Topic Ages Possible Corpora
4.0 Your main assignment, in 3 parts: [50 points]
1) Create a question, and answer that question using the CLAN tools/CHILDES database. [20 points]
2) Locate other published work (at least one peer-reviewed journal article) that addresses the same question. [10 points]
3) Create a short (5-minute) presentation that explains how you did your analysis, what you found, and how that fits with the broader literature. [15 points]
4) Watch at least 3 of your peers’ presentations, and comment on them on our shared Mediaspace channel. [5 points]
More detail on each of these components:
1) For your question, you need to ask something about a child’s syntactic development, or about how adult’s grammar changes as the child matures. For example, you could ask:
a. What is the average age kids start using the preposition “from”, and when they do use it, how complex are the initial sentences that the child uses the word “from” in.
b. Do adults change the length of their utterances as children grow older?
c. When do kids start using reflexive pronouns?

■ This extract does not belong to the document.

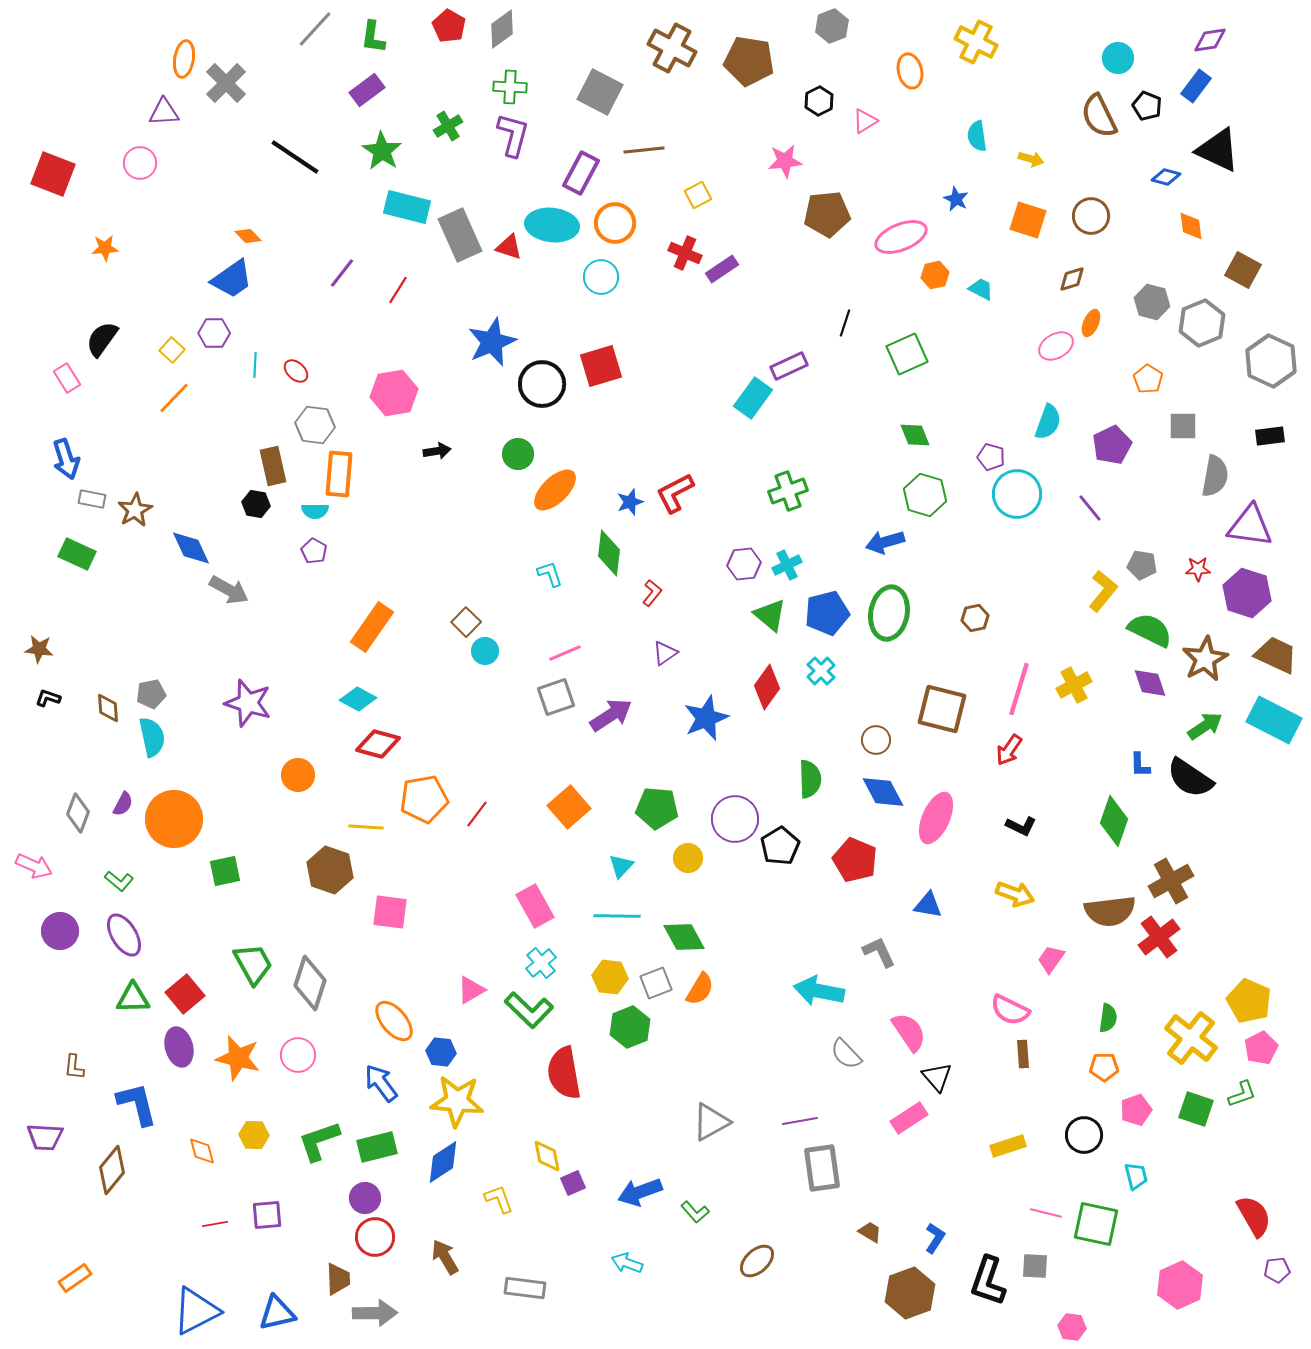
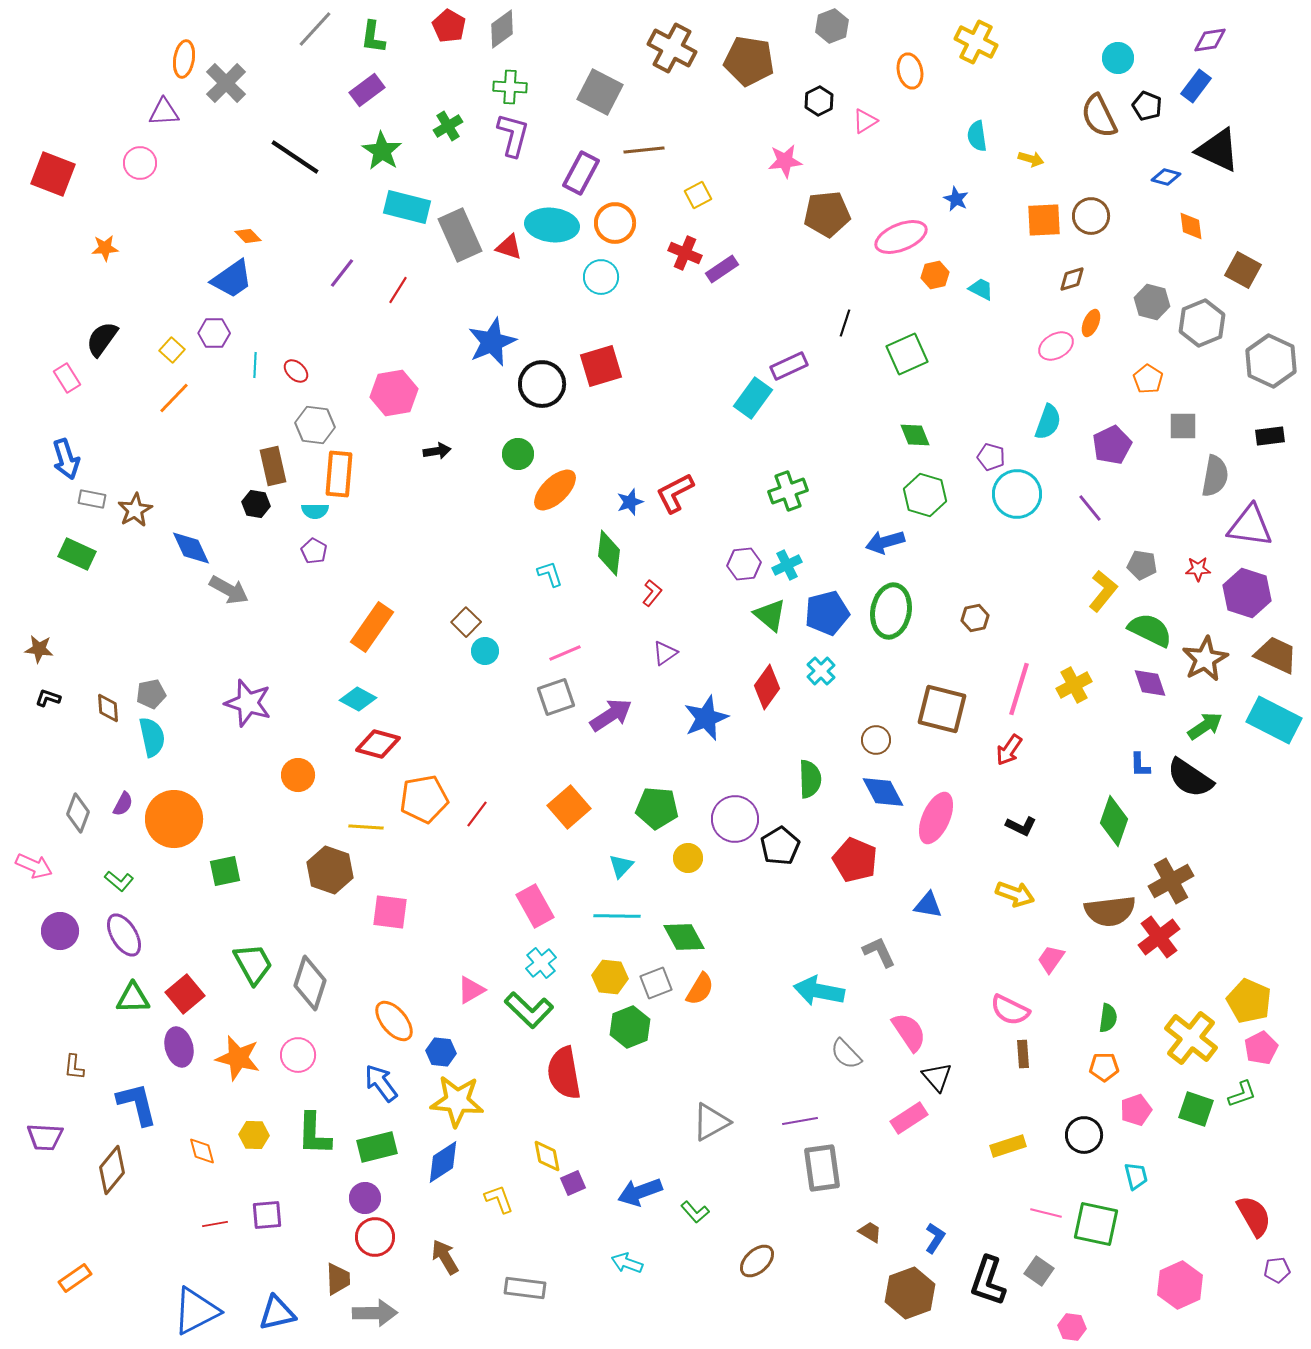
orange square at (1028, 220): moved 16 px right; rotated 21 degrees counterclockwise
green ellipse at (889, 613): moved 2 px right, 2 px up
green L-shape at (319, 1141): moved 5 px left, 7 px up; rotated 69 degrees counterclockwise
gray square at (1035, 1266): moved 4 px right, 5 px down; rotated 32 degrees clockwise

d. Do Chinese-English bilingual children use fewer definite articles (e.g., “the”) compared to monolingual English-speaking children?
Download the appropriate corpora into a folder that you use as your working directory. You will also want to keep a spreadsheet of the corpora you’re using, the kids’ ages, and any other relevant facts. That’s also a great place to put the results of your analyses. If you will be using commands in CLAN that were not mentioned in that first tutorial, do a search through the manual to see if CLAN will give you a way to answer that question.
Note: if you are interested in a project regarding phonology, you can either use the phonbank, or you can create your own transcriipts based on video/audio. Please consult with me before making this choice!
2) For the published article that’s a comparison, you need to determine whether your results match what’s been published, or if there is a difference between your results, what kind of difference there is. For the purposes of this project, you’ll just need to find one other paper to use as a benchmark/comparison.
3) Presentations will be approximately 5 minutes , using this basic template. For each presentation, briefly tell us:
a. what your question was
b. what the related article tells us about the topic
c. how you did the search (both the string and the set of corpora used)
d. what you found
e. how this relates to the article you found
f. citations for your article, for the corpus you used, and for CHILDES/clan
g. You will record your presentation and upload it to the Mediaspace channel for the class.
4) You will also need to share with me a folder with your completed CHILDES background work from this document, plus the documentation from your project (including the spreadsheet of data, a record of commands you ran, a folder with your transcriipts, the article you’re citing). You can do that either by sharing a folder in Google Drive, or by zipping the file and sending it via email.
5) If you completed this in pairs, you will also need to send me a paragraph via email, indicating how you and your partner split the work, and what you contributed to the project.